Niklas Behrens, a 20-year-old, two-meter German colossus, won the U23 World Cup in which the best Spaniards were Iván Romeo (ninth), another cyclist from 2003 who is over six feet tall, and Igor Arrieta (10th), 21st. years too and a little shorter, ma non troppo, 1.83m.
The Zurich circuit wants big watt generators, as fast as it is tough, with its short, violent and long, exhausting slopes. Smaller climbers, like Pablo Torres (27th), 18 years old, suffered the comparison, not only in size but also in experience in a category to which the great trend of promoting cyclists who have just turned 18, juniors, to professionals stars like Evenepoel or Pogacar, has turned into a salad so varied that it is mixed, often with little culinary grace, veterans with already hard skin and professional experience in WorldTour teams with cyclists who are still beardless and with acne, and sweet. While Behrens has raced this year in Lidl’s second team, seven of the top ten at the finish line next to the imposing Zurich Opera House, and only the incessant rain obscures it, run in professional teams: three from the UAE (the phenomenon Mexican Isaac del Toro, sixth; Swiss Jan Christen, the man who blew up the race, fourth, and Arrieta). The second, the Slovakian Martin Svrček, an emulator of Peter Sagan without so much grace, belongs to Remco Evenepoel’s Soudal, and the Belgian Alec Segaert (bronze) to the Lotto, a team in which his compatriot almost a child (18 years old) will join next year. Jarno Widar, winner of this year’s Giro Next Gen with Torres, from the UAE development team, second. The Englishman Joseph Blackmore (fifth), winner of the Tour del Porvenir, also ahead of the Vicálvaro cyclist, is a professional in Israel, while Romeo, already the under-23 world champion in time trial, has been racing for two years in Movistar of the WorldTour.

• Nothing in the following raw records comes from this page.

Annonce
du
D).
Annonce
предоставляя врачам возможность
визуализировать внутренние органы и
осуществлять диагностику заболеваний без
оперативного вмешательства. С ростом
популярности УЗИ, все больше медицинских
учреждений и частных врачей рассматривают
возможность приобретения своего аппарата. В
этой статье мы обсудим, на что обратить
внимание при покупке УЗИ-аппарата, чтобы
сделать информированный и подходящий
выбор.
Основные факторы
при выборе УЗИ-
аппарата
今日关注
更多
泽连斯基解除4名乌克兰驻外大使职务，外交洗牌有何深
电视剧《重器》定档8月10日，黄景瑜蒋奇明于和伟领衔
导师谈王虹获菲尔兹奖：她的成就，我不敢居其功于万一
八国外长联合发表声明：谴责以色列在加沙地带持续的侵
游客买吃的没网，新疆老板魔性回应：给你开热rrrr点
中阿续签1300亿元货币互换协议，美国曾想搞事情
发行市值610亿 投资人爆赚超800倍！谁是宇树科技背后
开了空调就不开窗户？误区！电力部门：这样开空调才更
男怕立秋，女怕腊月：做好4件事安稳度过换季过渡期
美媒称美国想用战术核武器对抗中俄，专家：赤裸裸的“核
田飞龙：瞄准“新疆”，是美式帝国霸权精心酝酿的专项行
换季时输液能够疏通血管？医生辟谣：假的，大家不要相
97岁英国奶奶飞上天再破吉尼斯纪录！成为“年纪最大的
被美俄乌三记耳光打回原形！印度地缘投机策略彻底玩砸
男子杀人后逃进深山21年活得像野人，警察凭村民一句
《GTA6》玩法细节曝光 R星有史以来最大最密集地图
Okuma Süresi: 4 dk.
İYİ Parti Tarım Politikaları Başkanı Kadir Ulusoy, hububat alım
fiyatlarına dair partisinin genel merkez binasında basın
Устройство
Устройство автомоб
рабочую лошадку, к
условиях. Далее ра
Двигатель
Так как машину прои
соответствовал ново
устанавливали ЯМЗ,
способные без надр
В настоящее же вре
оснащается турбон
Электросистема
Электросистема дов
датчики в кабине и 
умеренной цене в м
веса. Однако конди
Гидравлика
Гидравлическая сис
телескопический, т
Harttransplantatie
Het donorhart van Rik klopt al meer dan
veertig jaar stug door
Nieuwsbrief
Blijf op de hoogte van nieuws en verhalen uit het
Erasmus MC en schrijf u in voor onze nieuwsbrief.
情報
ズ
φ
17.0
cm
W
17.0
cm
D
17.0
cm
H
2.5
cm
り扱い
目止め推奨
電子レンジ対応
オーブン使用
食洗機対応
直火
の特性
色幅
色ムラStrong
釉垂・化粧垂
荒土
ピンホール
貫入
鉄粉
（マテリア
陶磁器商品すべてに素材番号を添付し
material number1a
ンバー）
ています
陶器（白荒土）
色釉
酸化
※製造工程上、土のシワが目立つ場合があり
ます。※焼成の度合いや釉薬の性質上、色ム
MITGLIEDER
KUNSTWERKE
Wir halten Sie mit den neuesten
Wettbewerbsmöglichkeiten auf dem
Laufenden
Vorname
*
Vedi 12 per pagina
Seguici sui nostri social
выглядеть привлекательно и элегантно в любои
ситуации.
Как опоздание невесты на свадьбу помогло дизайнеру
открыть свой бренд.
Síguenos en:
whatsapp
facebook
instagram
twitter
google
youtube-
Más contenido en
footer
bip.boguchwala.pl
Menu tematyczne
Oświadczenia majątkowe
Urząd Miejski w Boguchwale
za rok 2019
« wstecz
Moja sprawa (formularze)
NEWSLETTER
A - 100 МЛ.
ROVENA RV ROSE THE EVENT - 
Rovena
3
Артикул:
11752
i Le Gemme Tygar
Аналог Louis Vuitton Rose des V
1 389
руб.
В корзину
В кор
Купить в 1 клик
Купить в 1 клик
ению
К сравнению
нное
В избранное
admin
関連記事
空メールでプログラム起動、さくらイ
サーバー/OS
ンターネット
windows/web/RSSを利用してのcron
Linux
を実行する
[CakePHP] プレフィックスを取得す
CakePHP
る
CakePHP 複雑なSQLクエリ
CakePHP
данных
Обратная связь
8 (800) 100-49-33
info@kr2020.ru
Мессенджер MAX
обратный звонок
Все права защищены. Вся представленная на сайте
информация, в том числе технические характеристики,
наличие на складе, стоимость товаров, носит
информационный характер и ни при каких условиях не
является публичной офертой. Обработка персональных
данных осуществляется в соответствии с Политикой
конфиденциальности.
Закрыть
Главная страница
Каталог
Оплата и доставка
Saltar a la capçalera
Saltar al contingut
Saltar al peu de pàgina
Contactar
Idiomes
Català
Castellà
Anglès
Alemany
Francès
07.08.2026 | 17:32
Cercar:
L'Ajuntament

Considering that in a certain way this mixture distorts the category previously called amateur, the International Cycling Union (UCI) has decided that starting from the next World Cup, Kigali, in Rwanda, those runners registered in WorldTour teams or in the second division, the ProCon.
The World Cup, marked by the terrible death of the young Muriel Furrer, 18, after a fall in the junior event, continues on Saturday with the women’s race, in which, also for the last time, the under-23s and the older ones. Among the first (52 of the 194) will be the phenomenal Biscayan Eneritz Vadillo, 19 years old, third classified in the Tour del Porvenir. For the absolute classification, the favorite is the Belgian Lotte Kopecky, who, as the winner of the last World Cup, starts with the number one number. The Spanish Mavi García, sixth in the Olympic Games, has prepared thoroughly in Sierra Nevada and is only crossing her fingers that the rain and cold, which she does not like at all, do not prevent her from being among the top 10 again.